• What the task asks
Your answer must restate the listing below word for word and contain no images.

Task input Block Start

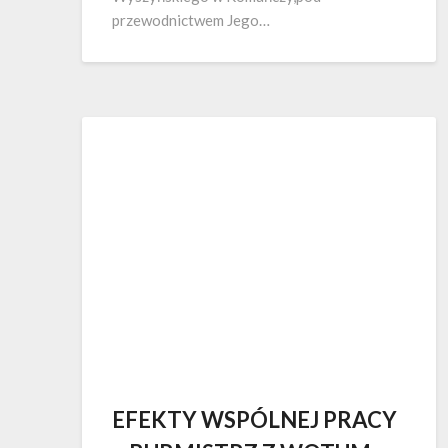
przewodnictwem Jego…
EFEKTY WSPÓLNEJ PRACY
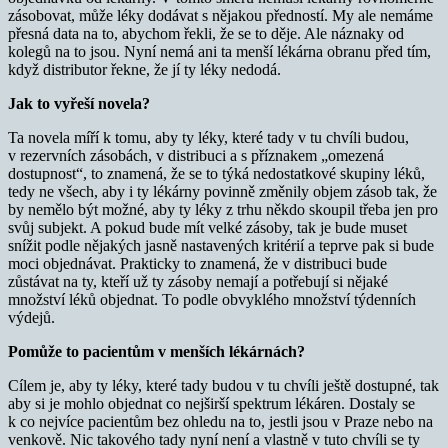
zásobovat, může léky dodávat s nějakou předností. My ale nemáme
přesná data na to, abychom řekli, že se to děje. Ale náznaky od
kolegů na to jsou. Nyní nemá ani ta menší lékárna obranu před tím,
když distributor řekne, že jí ty léky nedodá.
Jak to vyřeší novela?
Ta novela míří k tomu, aby ty léky, které tady v tu chvíli budou,
v rezervních zásobách, v distribuci a s příznakem „omezená
dostupnost“, to znamená, že se to týká nedostatkové skupiny léků,
tedy ne všech, aby i ty lékárny povinně změnily objem zásob tak, že
by nemělo být možné, aby ty léky z trhu někdo skoupil třeba jen pro
svůj subjekt. A pokud bude mít velké zásoby, tak je bude muset
snížit podle nějakých jasně nastavených kritérií a teprve pak si bude
moci objednávat. Prakticky to znamená, že v distribuci bude
zůstávat na ty, kteří už ty zásoby nemají a potřebují si nějaké
množství léků objednat. To podle obvyklého množství týdenních
výdejů.
Pomůže to pacientům v menších lékárnách?
Cílem je, aby ty léky, které tady budou v tu chvíli ještě dostupné, tak
aby si je mohlo objednat co nejširší spektrum lékáren. Dostaly se
k co nejvíce pacientům bez ohledu na to, jestli jsou v Praze nebo na
venkově. Nic takového tady nyní není a vlastně v tuto chvíli se ty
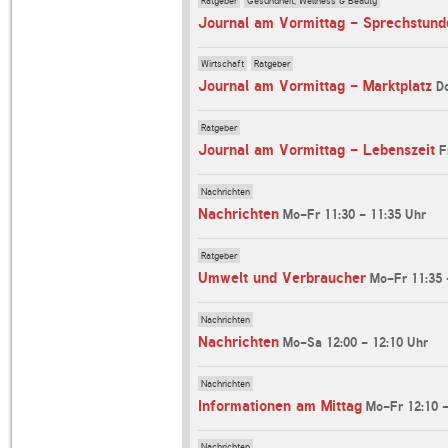
Journal am Vormittag - Sprechstund
Wirtschaft
Ratgeber
Journal am Vormittag - Marktplatz
D
Ratgeber
Journal am Vormittag - Lebenszeit
F
Nachrichten
Nachrichten
Mo-Fr 11:30 - 11:35 Uhr
Ratgeber
Umwelt und Verbraucher
Mo-Fr 11:35 
Nachrichten
Nachrichten
Mo-Sa 12:00 - 12:10 Uhr
Nachrichten
Informationen am Mittag
Mo-Fr 12:10 -
Nachrichten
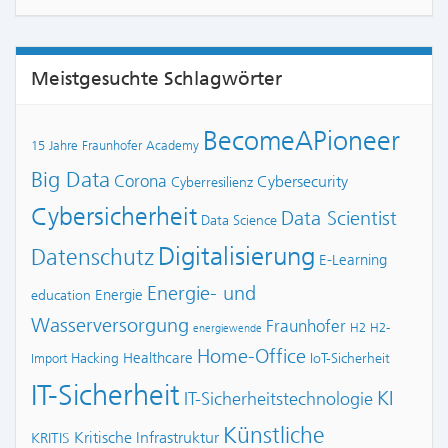
Meistgesuchte Schlagwörter
BecomeAPioneer
15 Jahre Fraunhofer Academy
Big Data
Corona
Cybersecurity
Cyberresilienz
Cybersicherheit
Data Scientist
Data Science
Digitalisierung
Datenschutz
E-Learning
Energie- und
Energie
education
Wasserversorgung
Fraunhofer
H2
H2-
energiewende
Home-Office
Healthcare
Hacking
IoT-Sicherheit
Import
IT-Sicherheit
KI
IT-Sicherheitstechnologie
Künstliche
Kritische Infrastruktur
KRITIS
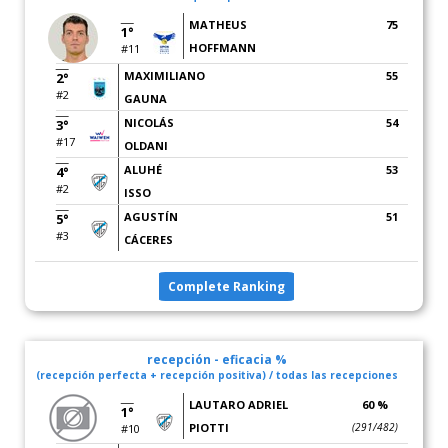
MATHEUS
75
1°
HOFFMANN
#11
MAXIMILIANO
55
2°
#2
GAUNA
NICOLÁS
54
3°
#17
OLDANI
ALUHÉ
53
4°
#2
ISSO
AGUSTÍN
51
5°
#3
CÁCERES
Complete Ranking
recepción - eficacia %
(recepción perfecta + recepción positiva) / todas las recepciones
LAUTARO ADRIEL
60 %
1°
PIOTTI
(291/482)
#10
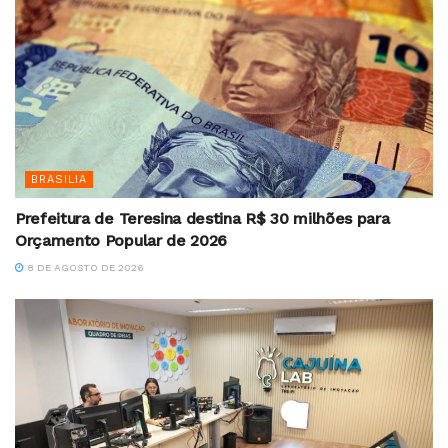
BRASILIA
Prefeitura de Teresina destina R$ 30 milhões para
Orçamento Popular de 2026
8 DE AGOSTO DE 2026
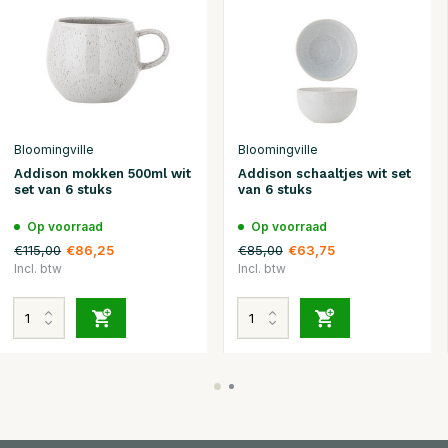
Bloomingville
Bloomingville
Addison mokken 500ml wit
Addison schaaltjes wit set
set van 6 stuks
van 6 stuks
Op voorraad
Op voorraad
€115,00
€85,00
€86,25
€63,75
Incl. btw
Incl. btw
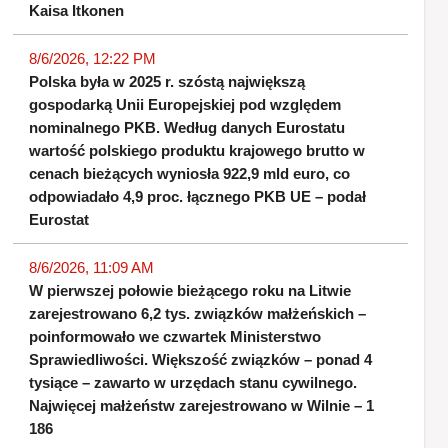
Kaisa Itkonen
8/6/2026, 12:22 PM
Polska była w 2025 r. szóstą największą
gospodarką Unii Europejskiej pod względem
nominalnego PKB. Według danych Eurostatu
wartość polskiego produktu krajowego brutto w
cenach bieżących wyniosła 922,9 mld euro, co
odpowiadało 4,9 proc. łącznego PKB UE – podał
Eurostat
8/6/2026, 11:09 AM
W pierwszej połowie bieżącego roku na Litwie
zarejestrowano 6,2 tys. związków małżeńskich –
poinformowało we czwartek Ministerstwo
Sprawiedliwości. Większość związków – ponad 4
tysiące – zawarto w urzędach stanu cywilnego.
Najwięcej małżeństw zarejestrowano w Wilnie – 1
186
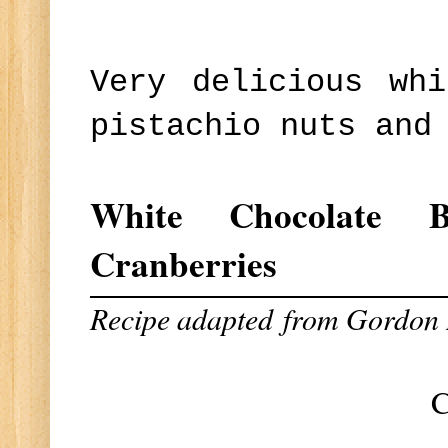
Very delicious whi
pistachio nuts and
White Chocolate Bi
Cranberries
Recipe adapted
from Gordon 
C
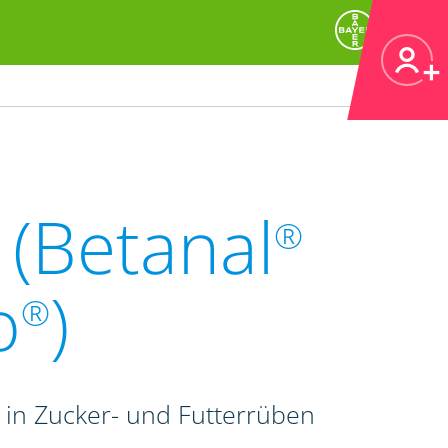
(Betanal
®
o
)
®
in Zucker- und Futterrüben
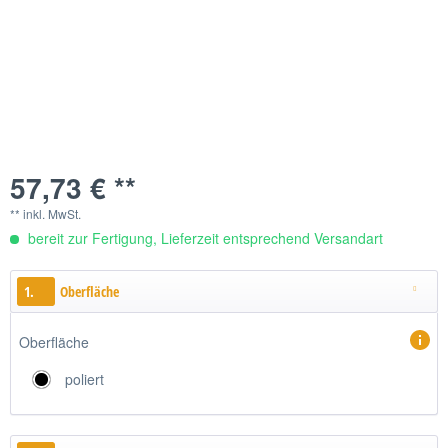
57,73 € **
** inkl. MwSt.
bereit zur Fertigung, Lieferzeit entsprechend Versandart
1.
Oberfläche
Oberfläche
poliert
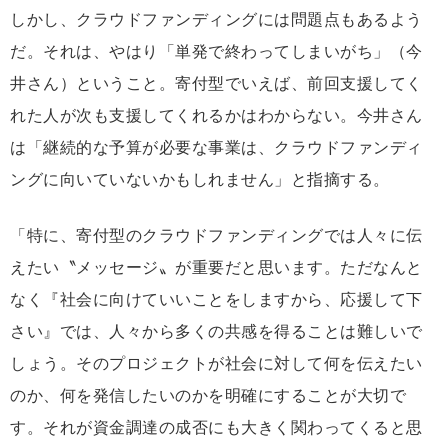
しかし、クラウドファンディングには問題点もあるよう
だ。それは、やはり「単発で終わってしまいがち」（今
井さん）ということ。寄付型でいえば、前回支援してく
れた人が次も支援してくれるかはわからない。今井さん
は「継続的な予算が必要な事業は、クラウドファンディ
ングに向いていないかもしれません」と指摘する。
「特に、寄付型のクラウドファンディングでは人々に伝
えたい〝メッセージ〟が重要だと思います。ただなんと
なく『社会に向けていいことをしますから、応援して下
さい』では、人々から多くの共感を得ることは難しいで
しょう。そのプロジェクトが社会に対して何を伝えたい
のか、何を発信したいのかを明確にすることが大切で
す。それが資金調達の成否にも大きく関わってくると思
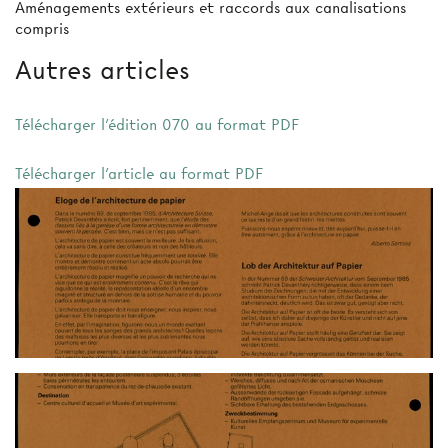
Aménagements extérieurs et raccords aux canalisations
compris
Autres articles
Télécharger l'édition 070 au format PDF
Télécharger l'article au format PDF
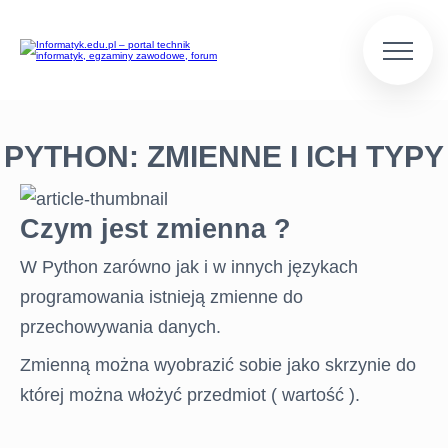
PYTHON: ZMIENNE I ICH TYPY
Czym jest zmienna ?
W Python zarówno jak i w innych językach
programowania istnieją zmienne do
przechowywania danych.
Zmienną można wyobrazić sobie jako skrzynie do
której można włożyć przedmiot ( wartość ).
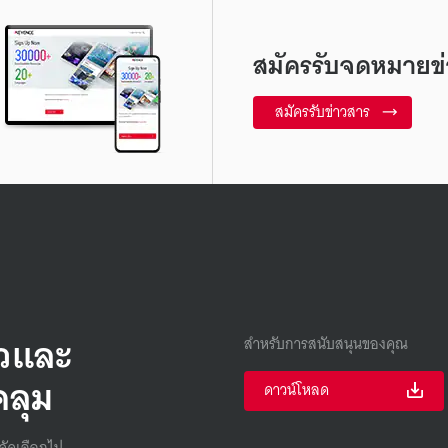
สมัครรับจดหมายข่
สมัครรับข่าวสาร
็วและ
สำหรับการสนับสนุนของคุณ
คลุม
ดาวน์โหลด
คัดเลือกไป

Task input Block End

• Output for this exercise
przewodnictwem Jego…
EFEKTY WSPÓLNEJ PRACY
zásobovat, může léky dodávat s nějakou předností. My ale nemáme
přesná data na to, abychom řekli, že se to děje. Ale náznaky od
kolegů na to jsou. Nyní nemá ani ta menší lékárna obranu před tím,
když distributor řekne, že jí ty léky nedodá.
Jak to vyřeší novela?
Ta novela míří k tomu, aby ty léky, které tady v tu chvíli budou,
v rezervních zásobách, v distribuci a s příznakem „omezená
dostupnost“, to znamená, že se to týká nedostatkové skupiny léků,
tedy ne všech, aby i ty lékárny povinně změnily objem zásob tak, že
by nemělo být možné, aby ty léky z trhu někdo skoupil třeba jen pro
svůj subjekt. A pokud bude mít velké zásoby, tak je bude muset
snížit podle nějakých jasně nastavených kritérií a teprve pak si bude
moci objednávat. Prakticky to znamená, že v distribuci bude
zůstávat na ty, kteří už ty zásoby nemají a potřebují si nějaké
množství léků objednat. To podle obvyklého množství týdenních
výdejů.
Pomůže to pacientům v menších lékárnách?
Cílem je, aby ty léky, které tady budou v tu chvíli ještě dostupné, tak
aby si je mohlo objednat co nejširší spektrum lékáren. Dostaly se
k co nejvíce pacientům bez ohledu na to, jestli jsou v Praze nebo na
venkově. Nic takového tady nyní není a vlastně v tuto chvíli se ty
Journal am Vormittag - Sprechstund
Wirtschaft
Ratgeber
Journal am Vormittag - Marktplatz
D
Ratgeber
Journal am Vormittag - Lebenszeit
F
Nachrichten
Nachrichten
Mo-Fr 11:30 - 11:35 Uhr
Ratgeber
Umwelt und Verbraucher
Mo-Fr 11:35 
Nachrichten
Nachrichten
Mo-Sa 12:00 - 12:10 Uhr
Nachrichten
Informationen am Mittag
Mo-Fr 12:10 -
Nachrichten
Meistgesuchte Schlagwörter
BecomeAPioneer
15 Jahre Fraunhofer Academy
Big Data
Corona
Cybersecurity
Cyberresilienz
Cybersicherheit
Data Scientist
Data Science
Digitalisierung
Datenschutz
E-Learning
Energie- und
Energie
education
Wasserversorgung
Fraunhofer
H2
H2-
energiewende
Home-Office
Healthcare
Hacking
IoT-Sicherheit
Import
IT-Sicherheit
KI
IT-Sicherheitstechnologie
Künstliche
Kritische Infrastruktur
KRITIS
MATHEUS
75
1°
HOFFMANN
#11
MAXIMILIANO
55
2°
#2
GAUNA
NICOLÁS
54
3°
#17
OLDANI
ALUHÉ
53
4°
#2
ISSO
AGUSTÍN
51
5°
#3
CÁCERES
Complete Ranking
recepción - eficacia %
(recepción perfecta + recepción positiva) / todas las recepciones
LAUTARO ADRIEL
60 %
1°
PIOTTI
(291/482)
#10
BRASILIA
Prefeitura de Teresina destina R$ 30 milhões para
Orçamento Popular de 2026
8 DE AGOSTO DE 2026
Bloomingville
Bloomingville
Addison mokken 500ml wit
Addison schaaltjes wit set
set van 6 stuks
van 6 stuks
Op voorraad
Op voorraad
€115,00
€85,00
€86,25
€63,75
Incl. btw
Incl. btw
Kaisa Itkonen
8/6/2026, 12:22 PM
Polska była w 2025 r. szóstą największą
gospodarką Unii Europejskiej pod względem
nominalnego PKB. Według danych Eurostatu
wartość polskiego produktu krajowego brutto w
cenach bieżących wyniosła 922,9 mld euro, co
odpowiadało 4,9 proc. łącznego PKB UE – podał
Eurostat
8/6/2026, 11:09 AM
W pierwszej połowie bieżącego roku na Litwie
zarejestrowano 6,2 tys. związków małżeńskich –
poinformowało we czwartek Ministerstwo
Sprawiedliwości. Większość związków – ponad 4
tysiące – zawarto w urzędach stanu cywilnego.
Najwięcej małżeństw zarejestrowano w Wilnie – 1
186
Very delicious whi
pistachio nuts and
White Chocolate Bi
Cranberries
Recipe adapted
from Gordon 
C
(Betanal
®
o
)
®
in Zucker- und Futterrüben
57,73 € **
** inkl. MwSt.
bereit zur Fertigung, Lieferzeit entsprechend Versandart
1.
Oberfläche
Oberfläche
poliert
しかし、クラウドファンディングには問題点もあるよう
だ。それは、やはり「単発で終わってしまいがち」（今
井さん）ということ。寄付型でいえば、前回支援してく
れた人が次も支援してくれるかはわからない。今井さん
は「継続的な予算が必要な事業は、クラウドファンディ
ングに向いていないかもしれません」と指摘する。
「特に、寄付型のクラウドファンディングでは人々に伝
えたい〝メッセージ〟が重要だと思います。ただなんと
なく『社会に向けていいことをしますから、応援して下
さい』では、人々から多くの共感を得ることは難しいで
しょう。そのプロジェクトが社会に対して何を伝えたい
のか、何を発信したいのかを明確にすることが大切で
す。それが資金調達の成否にも大きく関わってくると思
Aménagements extérieurs et raccords aux canalisations
compris
Autres articles
Télécharger l'édition 070 au format PDF
Télécharger l'article au format PDF
PYTHON: ZMIENNE I ICH TYPY
Czym jest zmienna ?
W Python zarówno jak i w innych językach
programowania istnieją zmienne do
przechowywania danych.
Zmienną można wyobrazić sobie jako skrzynie do
której można włożyć przedmiot ( wartość ).
สมัครรับจดหมายข่
สมัครรับข่าวสาร
็วและ
สำหรับการสนับสนุนของคุณ
คลุม
ดาวน์โหลด
คัดเลือกไป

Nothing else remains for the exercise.